Paradistopica epifania
Nel nostro Paese c’è una “maggioranza” di persone che si avvale del “pensiero” di altri nel costruire il “proprio”; come a dire: “c’è una maggioranza che non è in grado di sviluppare un pensiero autonomo”. In realtà non è mai possibile che ciò non accada in una società in cui la Scuola si è andata muovendo per moltissimi anni su una linea di tipo nozionistico e non ha operato sullo sviluppo critico delle nuove generazioni: per tanti, ivi compreso i genitori, era molto importante “imparare a sapere” più che “imparare a pensare”. Molti di noi sono stati partecipi di questa funzione, anche se consapevoli di non essere in grado di fornire gli strumenti, perché la società, a partire dalla Politica fino ad andare all’Economia, ha costantemente considerato l’assenza di pensiero libero un utile viatico favorevole al mantenimento del Potere. Peraltro coloro che, tra i docenti, intraprendevano percorsi didattici indirizzati ad una formazione maggiormente critica venivano emarginati.
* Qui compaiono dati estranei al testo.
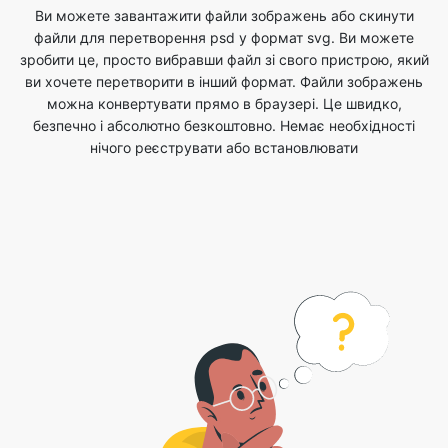
можна конвертувати прямо в браузері. Це швидко,
безпечно і абсолютно безкоштовно. Немає необхідності
нічого реєструвати або встановлювати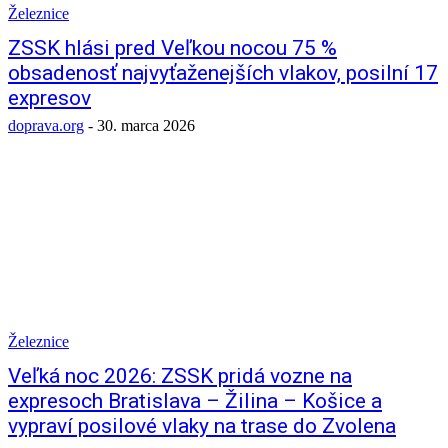
Železnice
ZSSK hlási pred Veľkou nocou 75 %
obsadenosť najvyťaženejších vlakov, posilní 17
expresov
doprava.org
-
30. marca 2026
Železnice
Veľká noc 2026: ZSSK pridá vozne na
expresoch Bratislava – Žilina – Košice a
vypraví posilové vlaky na trase do Zvolena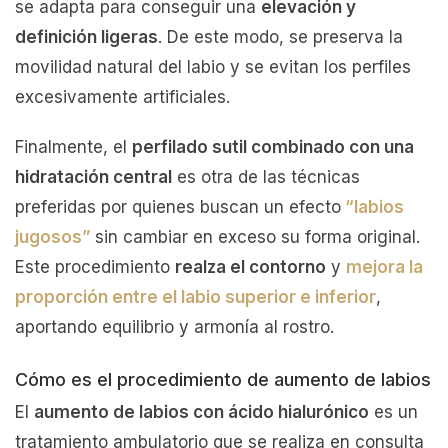
se adapta para conseguir una
elevación y
definición ligeras
. De este modo, se preserva la
movilidad natural del labio y se evitan los perfiles
excesivamente artificiales.
Finalmente, el
perfilado sutil combinado con una
hidratación central
es otra de las técnicas
preferidas por quienes buscan un efecto
“labios
jugosos”
sin cambiar en exceso su forma original.
Este procedimiento
realza el contorno
y
mejora la
proporción entre el labio superior e inferior
,
aportando equilibrio y armonía al rostro.
Cómo es el procedimiento de aumento de labios
El
aumento de labios con ácido hialurónico
es un
tratamiento ambulatorio que se realiza en consulta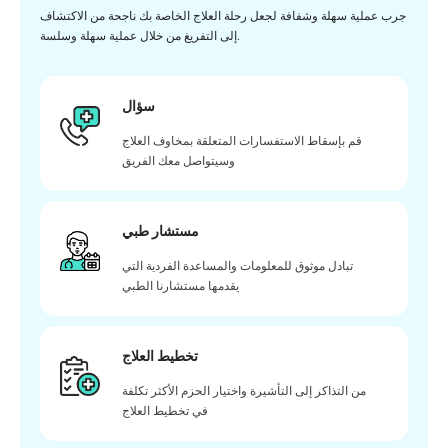
جرب عملية سهلة وشفافة لجعل رحلة العلاج الخاصة بك ناجحة من الاكتشاف
إلى التفريغ من خلال عملية سهلة وسلسة.
سؤال
قم بإسقاط الاستفسارات المتعلقة بمخاوف العلاج
وسيتواصل معك الفريق
مستشار طبي
تبادل موثوق للمعلومات والمساعدة الفردية التي
يقدمها مستشارنا الطبي
تخطيط العلاج
من التذاكر إلى التأشيرة واختيار الحزم الأكثر تكلفة
في تخطيط العلاج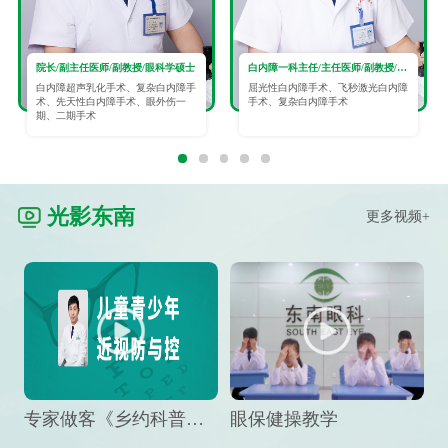
院长/副主任医师/副教授/眼科学硕士
白内障一科主任/主任医师/副教授/眼科学硕士
白内障超声乳化手术、复杂白内障手
屈光性白内障手术、飞秒激光白内障
术、先天性白内障手术、眼外伤一
手术、复杂白内障手术
期、二期手术
光影东南
更多视频+
专家做客《乡约科普》栏目，预防孩子近视竟然这么“简单”
眼保健操教学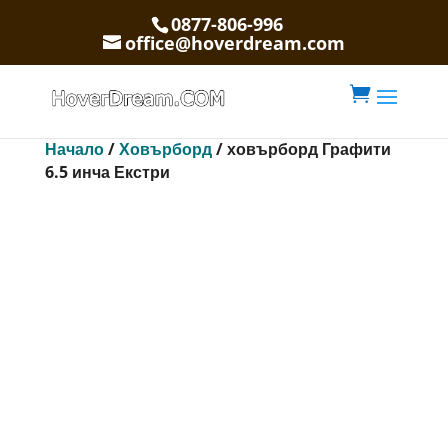
0877-806-996
office@hoverdream.com

Начало
/
Ховърборд
/ ховърборд Графити
6.5 инча Екстри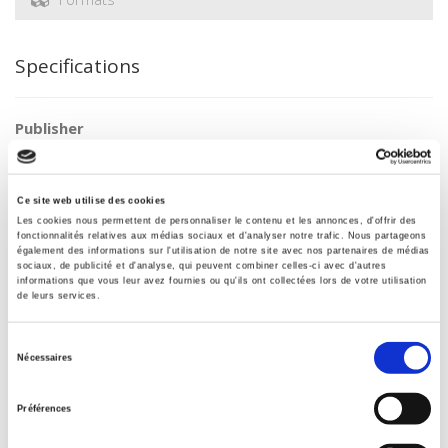
Specifications
Publisher
Presses de Sciences Po
Journal
20 & 21. Revue d'histoire
Ce site web utilise des cookies
Les cookies nous permettent de personnaliser le contenu et les annonces, d'offrir des
ISSN
fonctionnalités relatives aux médias sociaux et d'analyser notre trafic. Nous partageons
02941759
également des informations sur l'utilisation de notre site avec nos partenaires de médias
sociaux, de publicité et d'analyse, qui peuvent combiner celles-ci avec d'autres
Language
informations que vous leur avez fournies ou qu'ils ont collectées lors de votre utilisation
de leurs services.
French
BISAC Subject Heading
Sélection
POL000000 POLITICAL SCIENCE
Nécessaires
du
Onix Audience Codes
consentement
06 Professional and scholarly
Préférences
Title First Published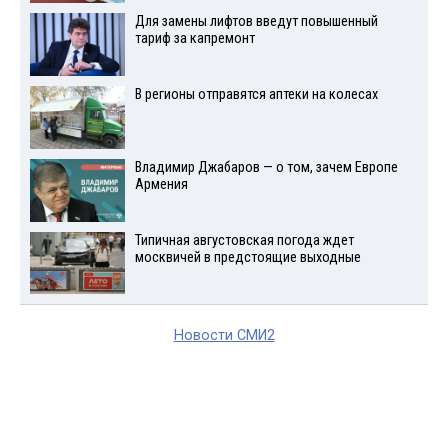
Для замены лифтов введут повышенный
тариф за капремонт
В регионы отправятся аптеки на колесах
Владимир Джабаров — о том, зачем Европе
Армения
Типичная августовская погода ждет
москвичей в предстоящие выходные
Новости СМИ2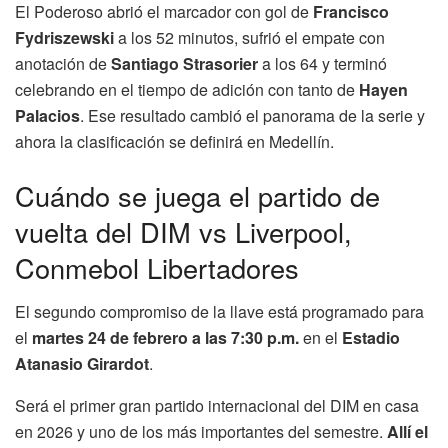
El Poderoso abrió el marcador con gol de
Francisco
Fydriszewski
a los 52 minutos, sufrió el empate con
anotación de
Santiago Strasorier
a los 64 y terminó
celebrando en el tiempo de adición con tanto de
Hayen
Palacios
. Ese resultado cambió el panorama de la serie y
ahora la clasificación se definirá en Medellín.
Cuándo se juega el partido de
vuelta del DIM vs Liverpool,
Conmebol Libertadores
El segundo compromiso de la llave está programado para
el
martes 24 de febrero a las 7:30 p.m.
en el
Estadio
Atanasio Girardot
.
Será el primer gran partido internacional del DIM en casa
en 2026 y uno de los más importantes del semestre.
Allí el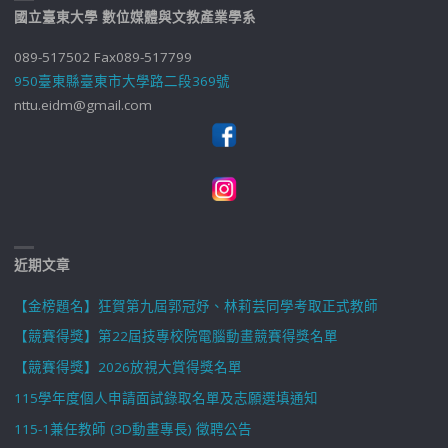
國立臺東大學 數位媒體與文教產業學系
089-517502 Fax089-517799
950臺東縣臺東市大學路二段369號
nttu.eidm@gmail.com
近期文章
【金榜題名】狂賀第九屆郭冠妤、林莉芸同學考取正式教師
【競賽得獎】第22屆技專校院電腦動畫競賽得獎名單
【競賽得獎】2026放視大賞得獎名單
115學年度個人申請面試錄取名單及志願選填通知
115-1兼任教師 (3D動畫專長) 徵聘公告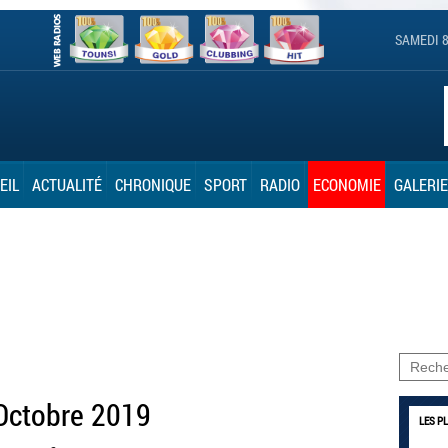
SAMEDI 8
EIL
ACTUALITÉ
CHRONIQUE
SPORT
RADIO
ECONOMIE
GALERIE
 Octobre 2019
LES P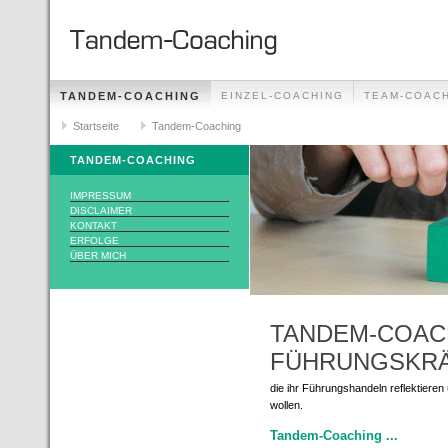
TANDEM-COACHING
EINZEL-COACHING
TEAM-COAC
Startseite
Tandem-Coaching
TANDEM-COACHING
IMPRESSUM
DISCLAIMER
KONTAKT
ERFOLGE
ÜBER MICH
TANDEM-COAC
FÜHRUNGSKR
die ihr Führungshandeln reflektiere
wollen.
Tandem-Coaching ...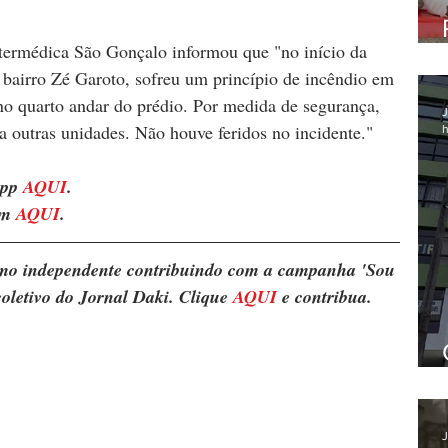
ntermédica São Gonçalo informou que "no início da 
o bairro Zé Garoto, sofreu um princípio de incêndio em 
no quarto andar do prédio. Por medida de segurança, 
J
a outras unidades. Não houve feridos no incidente."
h
pp 
AQUI
. 
m 
AQUI
.
ismo independente contribuindo com a campanha 'Sou 
oletivo do Jornal Daki. Clique 
AQUI
 e contribua.
J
Politica ed Economia hanno utilizzato una massa enorme di una specie di automi e li hanno formattati a loro vantaggio, inquinando i mezzi di comunicazione di massa allo scopo di diffondere il “pensiero”, condizionando attraverso il potere economico ogni possibile deviazione, collegata ad una vampata di autonomia che si andasse producendo nei cervelli umani.
Non è un sunto di un testo distopico, questo. In un tempo come quello che stiamo vivendo, “confuso”, è sempre più evidente il funzionamento di questa perversa macchinazione, della quale sono protagoniste quasi tutte le forze politiche, gli stessi Sindacati, le Organizzazioni dei datori di lavoro, la Finanza nel suo complesso, una parte imponente della Chiesa, quella che in modo particolare mal sopporta il Magistero di Papa Francesco.
Non è così semplice, soprattutto per un minuscolo granello di vita, come sono io, suggerire formule di uscita da questo tunnel. Temo che la sorte umana sia segnata in direzione del buio, e non è solo la mia, la percezione di una “fine” naturale verso cui mi sto muovendo. Questa “riflessione amara” è collegata ad un evento apparentemente lontano da quel che ho argomentato così intriso di cupo pessimismo, un banale guizzo epifanico generato da un personaggio politico, fortemente responsabile del degrado culturale sociale e civile del nostro Paese, anche se quei tanti “scervellati” di cui sopra potrebbero non essere d’accordo. Sorprende me stesso, prima che voi, questo accostamento, che potrebbe addirittura accreditare più importanza di quanto meriti a quel signore; ma la sortita di D’Alema (perché è di lui che parlo), la cui eclisse fino a questo momento gli ha permesso di sopravvivere in apnea, è stata davvero sorprendente. Ha espresso l’opinione “altissima”, tipica del suo possente “io”, che ormai il PD sia guarito da quella brutta malattia, che è stata il “renzismo”. Un’analisi più attenta degli ultimi decenni del secolo scorso e del primo periodo del nuovo metterebbe in luce gli aspetti caratteriali che non avrebbero potuto consentire la contemporanea presenza nel Partito Democratico di due profondi inguaribili “egocentrici”. L’arroganza dei due, espressa apertamente nella prossemica, protesa verso l’acquisizione di un sempre più forte ruolo di Potere, acquisito in barba a tutti i buoni propositi dei fondatori di quel Partito, ha contribuito a sconquassarlo dalle fondamenta, consentendo a chi era al di fuori di quell’area ideale di appropriarsene. Ne riparleremo.